Le fichier national des empreintes génétiques

Le fichier national des empreintes génétiques

Chronique novembre 2011

Radio Judaica 102,9 FM Strasbourg

Entretien entre Mme VIAL, journaliste, et Me BUFFLER, avocat

Mme VIAL : Me BUFFLER, le 29 octobre nous avons appris que le tribunal correctionnel d’Orléans avait relaxé un faucheur volontaire d’OGM qui était poursuivi pour avoir refusé un prélèvement d’ADN destiné au fichier national automatisé des empreintes génétiques.

Qu’est ce que ce « fichier national automatisé des empreintes génétiques » ?

Me BUFFLER : Le Fichier national automatisé des empreintes génétiques (FNAEG) est le fichier commun à la police et à la gendarmerie qui stocke les traces ADN prélevées sur les délinquants, scènes de crimes et même simples mis en cause.

Il a été crée en 1998 suite à l’affaire Guy George où l’existence d’une banque nationale des empreintes ADN aurait pu à l’époque faciliter l’arrestation du tueur en série.

Son but était de ficher le profil ADN de toutes les personnes impliquées dans des infractions à caractères sexuelles, notamment les pédophiles.

Mme VIAL : pourtant, dans le cadre du procès de ce faucheur volontaire d’OGM d’Orléans on en est loin, non ?

Me BUFFLER : tout à fait, et c’est bien tout le souci de ce fichier.
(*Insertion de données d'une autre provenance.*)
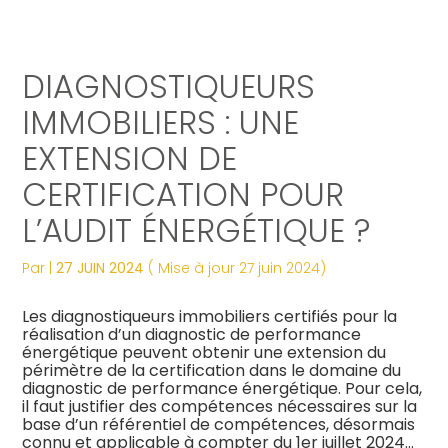
Créer et reprendre une activité
Tous nos services
Piloter votre gestion
Notre ADN
Révélez votre singularité
DIAGNOSTIQUEURS
Gérer votre quotidien
Comptabilité
Suivre votre comptabilité
Les dates clés
Les plus du cabinet
IMMOBILIERS : UNE
EXTENSION DE
Piloter votre entreprise
Fiscalité
Gérer vos ressources humaines
Nos engagements
Digitalisation
CERTIFICATION POUR
Développer votre entreprise
Social
Dématérialiser vos documents
Notre équipe engagée
La vie du cabinet
L’AUDIT ÉNERGÉTIQUE ?
Construire votre patrimoine
Juridique
Confiez votre secrétariat
Nos domaines d’expertise
Nos offres d’emploi
Par
|
27 JUIN 2024
( Mise à jour 27 juin 2024)
Juridique
Digitalisation
Audit
Nos partenaires
Le processus de recrutement
Les diagnostiqueurs immobiliers certifiés pour la
réalisation d’un diagnostic de performance
énergétique peuvent obtenir une extension du
Gestion Administrative
Postulez dès maintenant
périmètre de la certification dans le domaine du
diagnostic de performance énergétique. Pour cela,
il faut justifier des compétences nécessaires sur la
Veille Juridique
base d’un référentiel de compétences, désormais
connu et applicable à compter du 1er juillet 2024…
Au départ limités aux crimes sexuels, depuis 1998 il n’a cessé de voir son champ étendu de telle sorte qu’il couvre aujourd’hui près des ¾ des affaires pénales traitées.

Son extension la plus grave a eu lieu dans le cadre de la Loi SARKOZY de 2003 où ce fichier a été non seulement étendu à tous types de délits mais surtout aux simples suspects.

L’extension du fichage est telle que de 2000 personnes fichées en 2002 on est passé à 1 millions 200 000 personnes fin 2009 dont plus de 900 000 correspondent à des personnes simplement suspectées. C’est totalement délirant ; cela représentent 2% de la population française fichée génétiquement. George ORWELL n’est pas loin.

Et ce fichage se fait sans un bruit, petit pas par petit pas, les politiques s’étant bien gardés de lancer un débat national sur le bien fondé de ce fichage rampant de l’ensemble de la population française.

Mme VIAL : ce fichage n’est toutefois que provisoire, non ?

Me BUFFLER : pas vraiment.

Pour ce qui est des simples suspects finalement mis hors de cause, leur empreinte génétique peut être conservée pendant 25 ans. Elles peuvent toutefois demander à être effacée du fichier mais pour cela elles doivent en faire la demande officielle auprès du procureur de la République qui a la possibilité de refuser.

On en arrive ainsi à un système où des personnes à qui l’ont a finalement strictement rien à reprocher restent néanmoins fichées pendant 25 ans sauf à faire une demande officielle de désinscription qui dans l’absolu n’est pas forcément sûre d’aboutir. Je ne vois pas comment cela peut être conforme aux droits et libertés fondamentaux et surtout je ne vois pas comment nos parlementaires ont pu voter une telle horreur juridique.

Pour ce qui est des personnes condamnées, leur empreinte génétique reste enregistrée pendant 40 ans à compter du jour où leur condamnation est devenue définitive. Avec un appel ou un pourvoi en cassation, cela signifie qu’une empreinte peut être conservée près de 50 ans, un fichage à vie qui ne dit pas son nom.

Mme VIAL : n’y a-t-il pas moyen de refuser de se soumettre à un tel prélèvement ?

Me BUFFLER : juridiquement, non. Le refus de se soumettre à un prélèvement génétique pour les personnes mises en cause constitue un délit passible d’un an d’emprisonnement et de 15 000 euros d’amende, voire deux ans d’emprisonnement et 30 000 euros d’amende si l’auteur est finalement condamné pour crime.

Toutefois, la relaxe de ce faucheur volontaire à Orléans fait naître l’espoir d’une prise de conscience, notamment au sein de la magistrature, que nous sommes en train d’aller trop loin dans le fichage et le contrôle des individus.

Mme VIAL : merci Me BUFFLER et à la semaine prochaine pour un nouvel éclairage sur l’actualité juridique.